##### Exercise materials
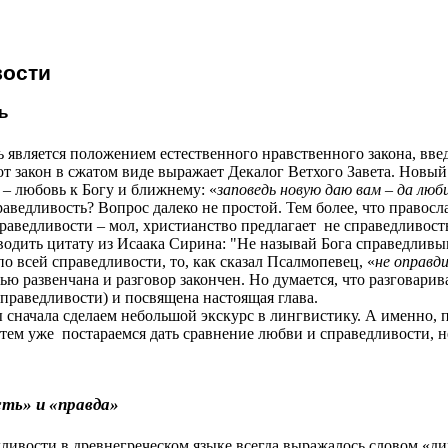
вости
ь
 является положением естественного нравственного закона, вв
тот закон в сжатом виде выражает Декалог Ветхого Завета. Новый
 – любовь к Богу и ближнему: «
заповедь новую даю вам – да люб
раведливость? Вопрос далеко не простой. Тем более, что правос
аведливости – мол, христианство предлагает
не справедливость
одить цитату из Исаака Сирина:
"
Не называй Бога справедливым
по всей справедливости, то, как сказал Псалмопевец, «
не оправд
ю развенчана и разговор закончен. Но думается, что разговарив
справедливости) и посвящена настоящая глава.
 сначала сделаем небольшой экскурс в лингвистику. А именно, 
атем уже
постараемся дать сравнение любви и справедливости, 
сть» и «правда»
дливости в древнегреческом языке всегда выражалось словом «ди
##########
**Exercise objective:** Go back to the data above and please quote exactly, and only, the lines from the line with "заповедь новую даю вам – да люб" through its last line.

**Response:**
заповедь новую даю вам – да люб
раведливость? Вопрос далеко не простой. Тем более, что правос
аведливости – мол, христианство предлагает
не справедливость
одить цитату из Исаака Сирина:
"
Не называй Бога справедливым
по всей справедливости, то, как сказал Псалмопевец, «
не оправд
ю развенчана и разговор закончен. Но думается, что разговарив
справедливости) и посвящена настоящая глава.
 сначала сделаем небольшой экскурс в лингвистику. А именно, 
атем уже
постараемся дать сравнение любви и справедливости, 
сть» и «правда»
дливости в древнегреческом языке всегда выражалось словом «ди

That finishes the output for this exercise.